• Work request
An exact copy of the records is needed; please leave the images out.

• Record set

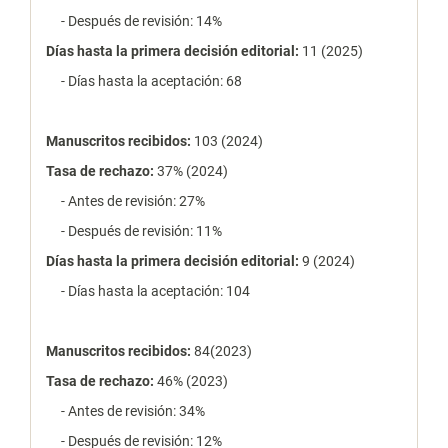
- Después de revisión: 14%
Días hasta la primera decisión editorial:
11 (2025)
- Días hasta la aceptación: 68
Manuscritos recibidos:
103 (2024)
Tasa de rechazo
:
37% (2024)
- Antes de revisión: 27%
- Después de revisión: 11%
Días hasta la primera decisión editorial:
9 (2024)
- Días hasta la aceptación: 104
Manuscritos recibidos:
84(2023)
Tasa de rechazo
:
46% (2023)
- Antes de revisión: 34%
- Después de revisión: 12%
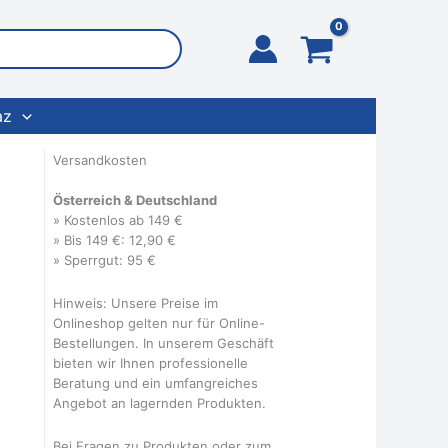
az
Versandkosten
Österreich & Deutschland
» Kostenlos ab 149 €
» Bis 149 €: 12,90 €
» Sperrgut: 95 €
Hinweis: Unsere Preise im
Onlineshop gelten nur für Online-
Bestellungen. In unserem Geschäft
bieten wir Ihnen professionelle
Beratung und ein umfangreiches
Angebot an lagernden Produkten.
Bei Fragen zu Produkten oder zum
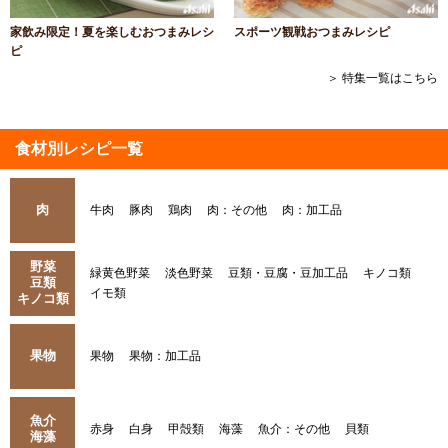
家飲み限定！夏を楽しむおつまみレシ
スポーツ観戦おつまみレシピ
ピ
＞ 特集一覧はこちら
食材別レシピ一覧
肉
牛肉
豚肉
鶏肉
肉：その他
肉：加工品
野菜
緑黄色野菜
淡色野菜
豆類・豆腐・豆加工品
キノコ類
豆類
イモ類
キノコ類
果物
果物
果物：加工品
魚介
赤身
白身
甲殻類
海藻
魚介：その他
貝類
海藻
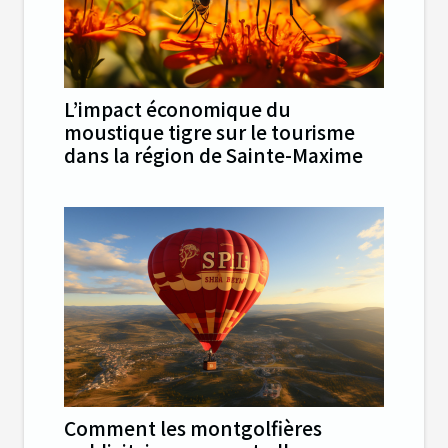
L’impact économique du
moustique tigre sur le tourisme
dans la région de Sainte-Maxime
Comment les montgolfières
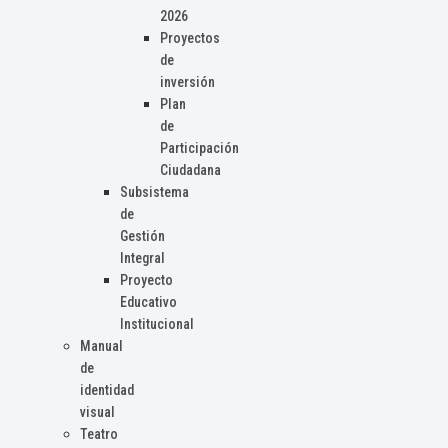
2026
Proyectos
de
inversión
Plan
de
Participación
Ciudadana
Subsistema
de
Gestión
Integral
Proyecto
Educativo
Institucional
Manual
de
identidad
visual
Teatro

• Result of the exercise
- Después de revisión: 14%
Días hasta la primera decisión editorial:
11 (2025)
- Días hasta la aceptación: 68
Manuscritos recibidos:
103 (2024)
Tasa de rechazo
:
37% (2024)
- Antes de revisión: 27%
- Después de revisión: 11%
Días hasta la primera decisión editorial:
9 (2024)
- Días hasta la aceptación: 104
Manuscritos recibidos:
84(2023)
Tasa de rechazo
:
46% (2023)
- Antes de revisión: 34%
- Después de revisión: 12%
az
Versandkosten
Österreich & Deutschland
» Kostenlos ab 149 €
» Bis 149 €: 12,90 €
» Sperrgut: 95 €
Hinweis: Unsere Preise im
Onlineshop gelten nur für Online-
Bestellungen. In unserem Geschäft
bieten wir Ihnen professionelle
Beratung und ein umfangreiches
Angebot an lagernden Produkten.
Bei Fragen zu Produkten oder zum
家飲み限定！夏を楽しむおつまみレシ
スポーツ観戦おつまみレシピ
ピ
＞ 特集一覧はこちら
食材別レシピ一覧
肉
牛肉
豚肉
鶏肉
肉：その他
肉：加工品
野菜
緑黄色野菜
淡色野菜
豆類・豆腐・豆加工品
キノコ類
豆類
イモ類
キノコ類
果物
果物
果物：加工品
魚介
赤身
白身
甲殻類
海藻
魚介：その他
貝類
海藻
L’impact économique du
moustique tigre sur le tourisme
dans la région de Sainte-Maxime
Comment les montgolfières
2026
Proyectos
de
inversión
Plan
de
Participación
Ciudadana
Subsistema
de
Gestión
Integral
Proyecto
Educativo
Institucional
Manual
de
identidad
visual
Teatro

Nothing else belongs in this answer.